__WHAT IS BEING ASKED__. Search the records for the string "trávu", and show each line where it appears.

__Collected data__.
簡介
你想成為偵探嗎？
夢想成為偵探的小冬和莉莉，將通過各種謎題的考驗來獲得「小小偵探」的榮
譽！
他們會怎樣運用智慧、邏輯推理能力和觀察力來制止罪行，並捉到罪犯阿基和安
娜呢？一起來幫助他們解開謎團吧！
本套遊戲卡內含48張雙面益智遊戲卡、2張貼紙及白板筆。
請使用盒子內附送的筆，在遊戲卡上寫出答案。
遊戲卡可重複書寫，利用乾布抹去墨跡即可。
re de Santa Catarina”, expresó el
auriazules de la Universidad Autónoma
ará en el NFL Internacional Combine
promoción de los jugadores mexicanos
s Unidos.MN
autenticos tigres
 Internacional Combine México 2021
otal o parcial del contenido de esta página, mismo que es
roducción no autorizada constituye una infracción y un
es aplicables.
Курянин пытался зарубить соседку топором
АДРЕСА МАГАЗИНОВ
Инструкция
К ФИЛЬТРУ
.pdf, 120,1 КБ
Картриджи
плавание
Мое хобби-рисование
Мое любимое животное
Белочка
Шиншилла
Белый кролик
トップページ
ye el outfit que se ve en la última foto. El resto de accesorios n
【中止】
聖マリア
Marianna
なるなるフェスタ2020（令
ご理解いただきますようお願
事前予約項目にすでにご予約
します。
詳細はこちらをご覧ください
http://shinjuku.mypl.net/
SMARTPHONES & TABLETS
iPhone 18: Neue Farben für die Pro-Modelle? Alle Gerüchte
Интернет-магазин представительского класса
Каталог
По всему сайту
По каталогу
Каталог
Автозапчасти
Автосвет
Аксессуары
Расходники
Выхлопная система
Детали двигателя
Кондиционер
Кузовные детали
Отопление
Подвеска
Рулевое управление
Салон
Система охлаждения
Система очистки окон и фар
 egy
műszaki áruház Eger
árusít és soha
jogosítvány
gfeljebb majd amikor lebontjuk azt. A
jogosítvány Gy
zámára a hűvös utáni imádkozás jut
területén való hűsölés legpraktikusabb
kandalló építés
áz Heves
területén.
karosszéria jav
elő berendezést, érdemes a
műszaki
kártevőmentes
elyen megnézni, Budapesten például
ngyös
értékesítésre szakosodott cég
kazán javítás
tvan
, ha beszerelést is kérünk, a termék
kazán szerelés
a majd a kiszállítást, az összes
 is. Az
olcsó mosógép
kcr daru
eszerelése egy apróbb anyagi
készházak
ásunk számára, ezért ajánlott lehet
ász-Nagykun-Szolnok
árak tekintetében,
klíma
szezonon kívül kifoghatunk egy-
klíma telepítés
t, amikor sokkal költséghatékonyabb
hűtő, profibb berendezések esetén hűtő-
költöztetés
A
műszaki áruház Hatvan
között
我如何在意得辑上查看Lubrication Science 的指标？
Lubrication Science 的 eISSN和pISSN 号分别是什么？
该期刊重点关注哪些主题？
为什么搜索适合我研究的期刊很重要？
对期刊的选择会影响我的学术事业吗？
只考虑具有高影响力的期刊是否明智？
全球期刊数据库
...
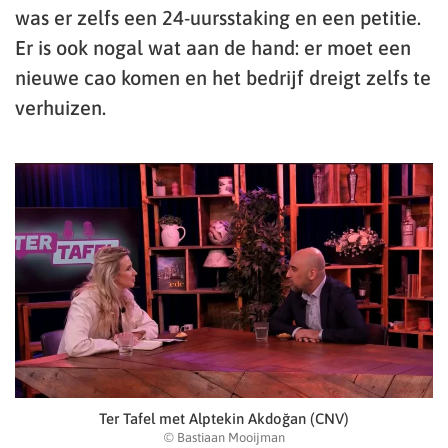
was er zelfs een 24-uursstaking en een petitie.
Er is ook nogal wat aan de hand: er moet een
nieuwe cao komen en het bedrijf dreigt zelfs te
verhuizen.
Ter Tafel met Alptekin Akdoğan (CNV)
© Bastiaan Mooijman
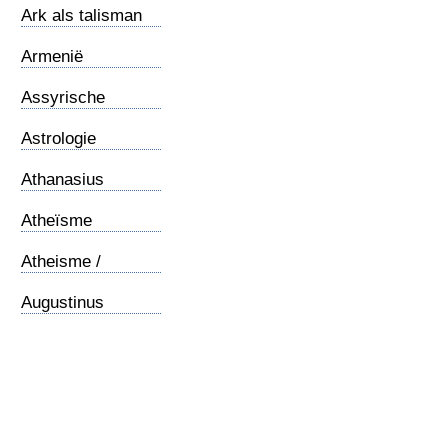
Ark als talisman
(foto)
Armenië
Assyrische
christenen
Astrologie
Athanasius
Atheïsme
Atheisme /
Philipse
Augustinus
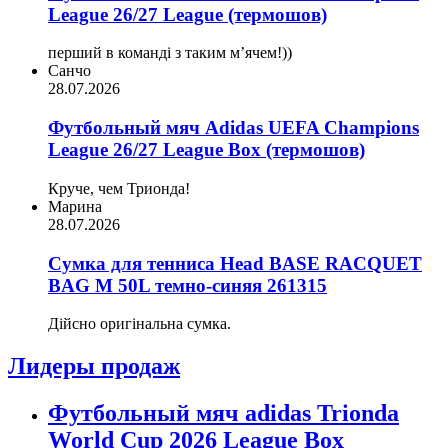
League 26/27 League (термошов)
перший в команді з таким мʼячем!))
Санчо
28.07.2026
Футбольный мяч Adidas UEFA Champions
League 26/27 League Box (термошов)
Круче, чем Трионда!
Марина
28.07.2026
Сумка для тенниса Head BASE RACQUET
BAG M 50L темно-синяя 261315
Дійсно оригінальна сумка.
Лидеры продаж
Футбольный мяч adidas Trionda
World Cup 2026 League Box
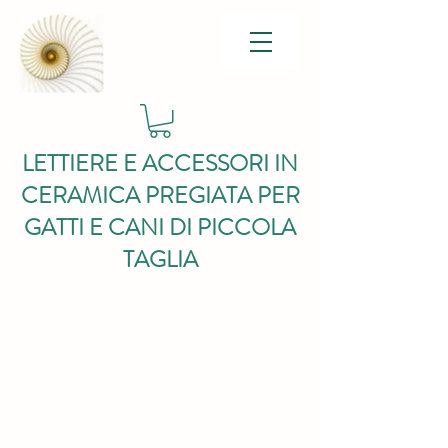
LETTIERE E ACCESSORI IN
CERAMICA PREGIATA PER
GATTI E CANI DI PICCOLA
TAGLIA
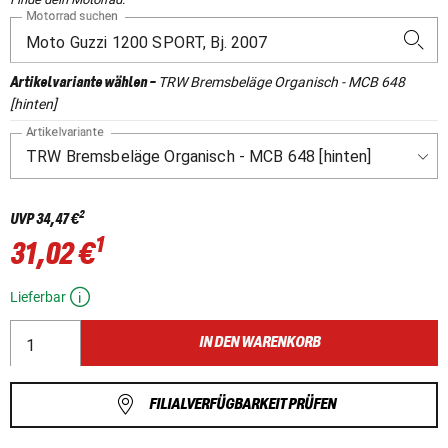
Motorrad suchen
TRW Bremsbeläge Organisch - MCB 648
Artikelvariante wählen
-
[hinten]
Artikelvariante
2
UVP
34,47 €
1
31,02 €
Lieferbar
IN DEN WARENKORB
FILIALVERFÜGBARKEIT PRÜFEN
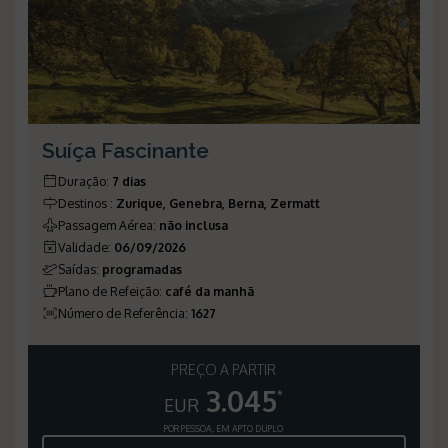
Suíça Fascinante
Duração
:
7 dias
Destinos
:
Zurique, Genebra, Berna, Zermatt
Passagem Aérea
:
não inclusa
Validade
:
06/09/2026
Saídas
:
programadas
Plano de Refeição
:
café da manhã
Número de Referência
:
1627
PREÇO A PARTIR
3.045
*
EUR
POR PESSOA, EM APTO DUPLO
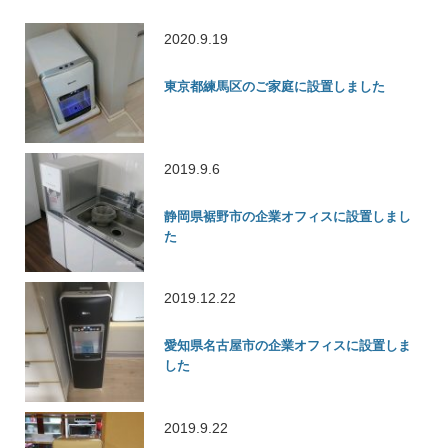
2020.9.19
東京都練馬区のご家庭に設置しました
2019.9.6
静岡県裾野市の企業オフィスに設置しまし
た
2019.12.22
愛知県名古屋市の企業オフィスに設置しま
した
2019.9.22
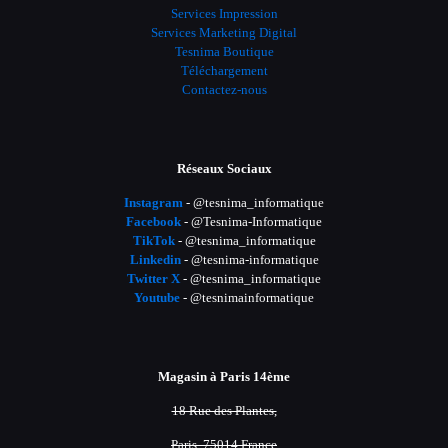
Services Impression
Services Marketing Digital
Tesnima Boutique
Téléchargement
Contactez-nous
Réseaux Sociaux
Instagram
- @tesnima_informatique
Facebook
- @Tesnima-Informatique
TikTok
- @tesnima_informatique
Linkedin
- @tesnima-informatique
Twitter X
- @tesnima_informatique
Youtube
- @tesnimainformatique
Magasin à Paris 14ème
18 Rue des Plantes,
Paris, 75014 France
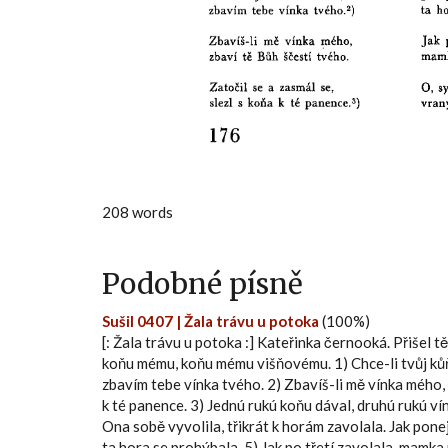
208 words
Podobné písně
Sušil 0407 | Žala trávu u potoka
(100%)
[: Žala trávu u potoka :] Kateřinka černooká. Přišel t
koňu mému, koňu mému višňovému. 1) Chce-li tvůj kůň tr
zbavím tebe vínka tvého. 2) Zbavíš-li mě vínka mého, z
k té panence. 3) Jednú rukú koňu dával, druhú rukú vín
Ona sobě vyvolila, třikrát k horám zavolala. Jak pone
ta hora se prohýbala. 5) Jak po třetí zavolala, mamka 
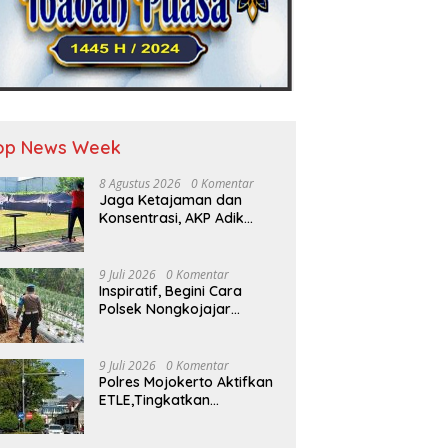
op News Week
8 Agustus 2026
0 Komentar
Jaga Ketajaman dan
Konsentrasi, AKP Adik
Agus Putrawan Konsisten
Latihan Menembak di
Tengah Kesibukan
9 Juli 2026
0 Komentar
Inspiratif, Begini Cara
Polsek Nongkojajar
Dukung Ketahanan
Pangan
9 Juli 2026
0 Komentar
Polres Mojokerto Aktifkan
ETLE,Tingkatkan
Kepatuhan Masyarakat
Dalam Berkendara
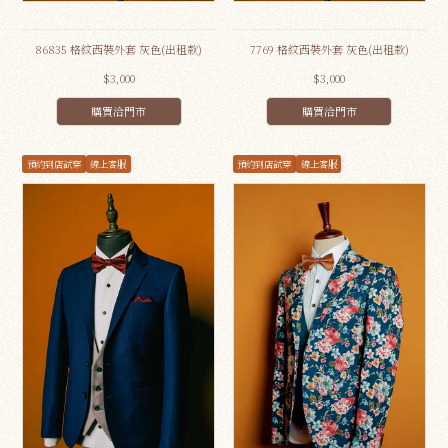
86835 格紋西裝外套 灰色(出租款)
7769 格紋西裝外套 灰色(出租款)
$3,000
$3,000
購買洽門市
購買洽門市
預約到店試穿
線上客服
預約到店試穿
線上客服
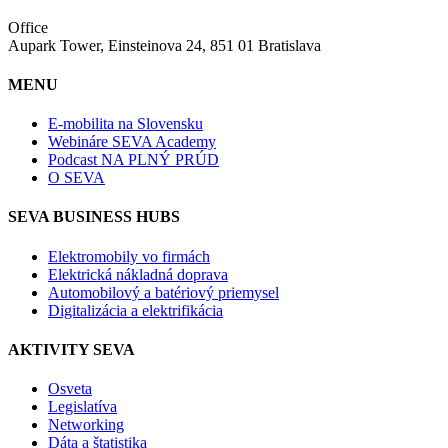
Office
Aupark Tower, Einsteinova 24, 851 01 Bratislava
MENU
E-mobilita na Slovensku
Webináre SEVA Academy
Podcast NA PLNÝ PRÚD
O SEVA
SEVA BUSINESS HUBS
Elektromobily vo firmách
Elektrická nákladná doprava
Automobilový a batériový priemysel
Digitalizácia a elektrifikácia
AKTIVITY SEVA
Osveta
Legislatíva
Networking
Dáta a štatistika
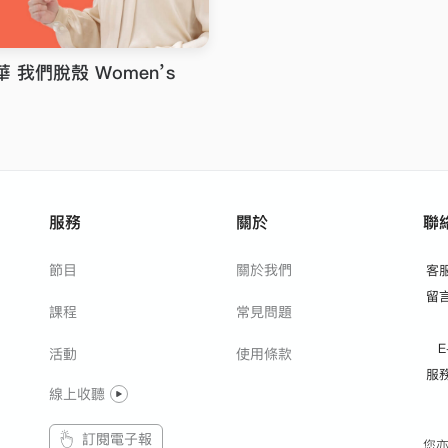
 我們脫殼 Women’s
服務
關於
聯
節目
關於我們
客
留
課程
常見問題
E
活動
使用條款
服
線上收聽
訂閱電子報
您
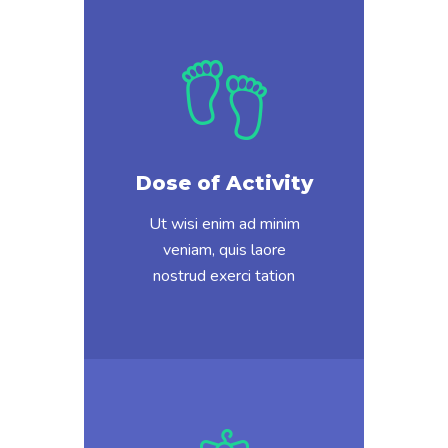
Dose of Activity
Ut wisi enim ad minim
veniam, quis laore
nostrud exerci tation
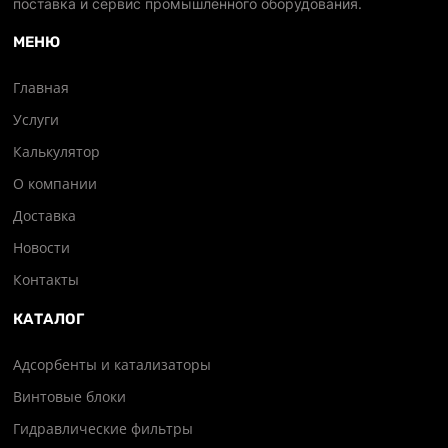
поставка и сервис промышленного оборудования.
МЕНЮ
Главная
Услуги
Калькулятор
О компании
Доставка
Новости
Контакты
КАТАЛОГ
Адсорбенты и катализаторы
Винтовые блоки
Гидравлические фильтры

__WRITTEN REPLY__.
Sušil 0407 | Žala trávu u potoka
[: Žala trávu u potoka :] Kateřinka černooká. Přišel t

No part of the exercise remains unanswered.